Other biological components such as transcription factor binding would involve multiple interactions and influencers, resulting in complex interactions, more like trying to connect circuits than a child’s puzzle pieces.
“But with RNAs, we don’t have to know the rest of the story,” said Park. “They either interact, or they don’t. So far, scientists have been focusing their hypotheses on a small number of RNAs – maybe only a few out of thousands, or tens out of 1000s– and how those interactions affect phenotypes or whatever. Then there are other scientists critiquing their findings and saying that on a level, this small percentage of RNAs would not make any significant difference in biological systems.
“That made sense to me. Lining up 100 to 100 and modifying a limited number – let’s say three – of RNAs on one side shouldn’t affect the other side because the remaining 97 RNAs are the ones influencing the outcome of the interaction.
Then I realized that my CS skills should come into play, to better understand these interactions. CS skills that can be used to solve intractable problems, can effectively illustrate the interaction in a meaningful and efficient way.”
Park’s said his Ph.D. training and CS skills are expected to play a role in research into abnormalities in RNA levels that cause disease, promote cancer, and so forth. In one of his works that has recently been published in Nature Genetics, he built an integrated network followed by statistical modeling. Park expects to make comprehensive predictions on the tumorigenic process in his subsequent work.
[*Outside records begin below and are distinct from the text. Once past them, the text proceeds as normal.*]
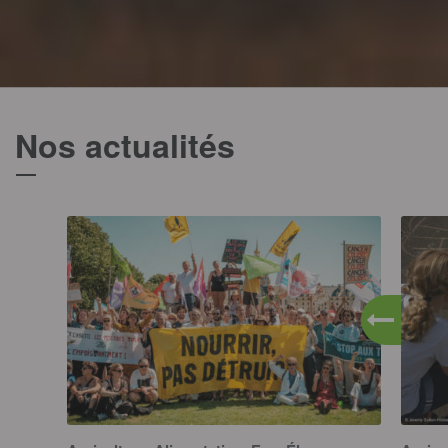
Nos actualités
T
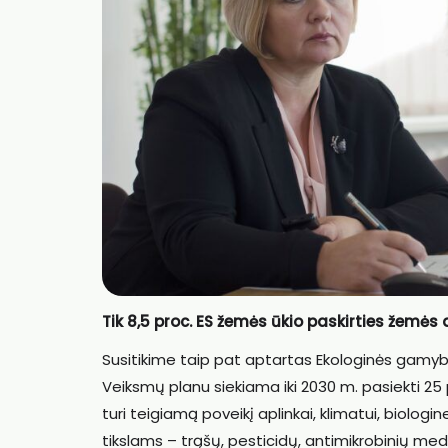
Tik 8,5 proc. ES žemės ūkio paskirties žemės
Susitikime taip pat aptartas Ekologinės gamybo
Veiksmų planu siekiama iki 2030 m. pasiekti 25
turi teigiamą poveikį aplinkai, klimatui, biologi
tikslams – trąšų, pesticidų, antimikrobinių me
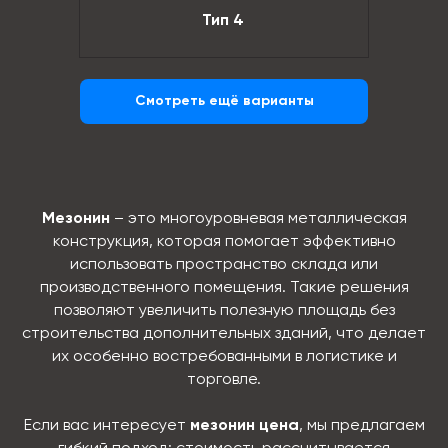
Тип 4
Смотреть ещё варианты
Мезонин
– это многоуровневая металлическая
конструкция, которая помогает эффективно
использовать пространство склада или
производственного помещения. Такие решения
позволяют увеличить полезную площадь без
строительства дополнительных зданий, что делает
их особенно востребованными в логистике и
торговле.
Если вас интересует
мезонин цена
, мы предлагаем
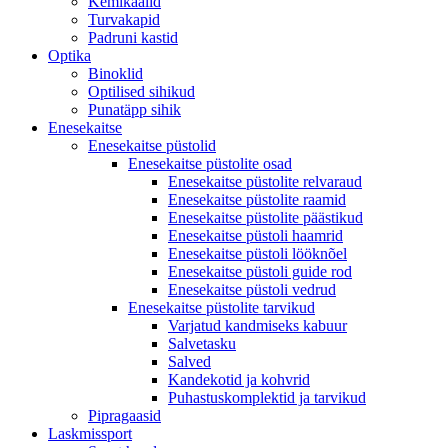
Kemikaalid
Turvakapid
Padruni kastid
Optika
Binoklid
Optilised sihikud
Punatäpp sihik
Enesekaitse
Enesekaitse püstolid
Enesekaitse püstolite osad
Enesekaitse püstolite relvaraud
Enesekaitse püstolite raamid
Enesekaitse püstolite päästikud
Enesekaitse püstoli haamrid
Enesekaitse püstoli lööknõel
Enesekaitse püstoli guide rod
Enesekaitse püstoli vedrud
Enesekaitse püstolite tarvikud
Varjatud kandmiseks kabuur
Salvetasku
Salved
Kandekotid ja kohvrid
Puhastuskomplektid ja tarvikud
Pipragaasid
Laskmissport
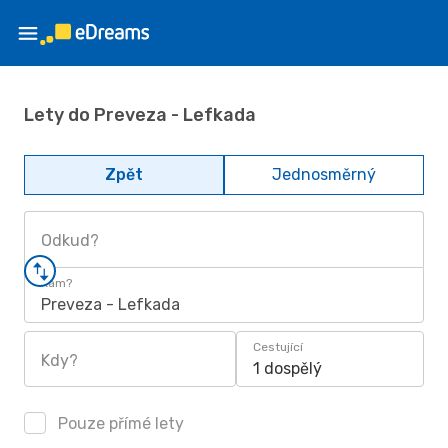
Lety do Preveza - Lefkada
Zpět
Jednosměrný
Odkud?
Kam?
Preveza - Lefkada
Cestující
Kdy?
1 dospělý
Pouze přímé lety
“To see what is going on in the RNA world, we can use a computational simulation. Using computational simulations, we can crunch more than 1000 factors simultaneously,” said Park.
“But these days, enormous amounts of data are being collected in many fields beyond biology. It’s already impacting the study of psychology, political science, sociology, economy, and other disciplines. Because of the amount of data, there are now so many things computer scientists can get involved in.
“My advice to other CS Ph.D. students is to keep developing your interests, not only in the methodology, but also on the kinds of problems left to be solved across diverse fields.”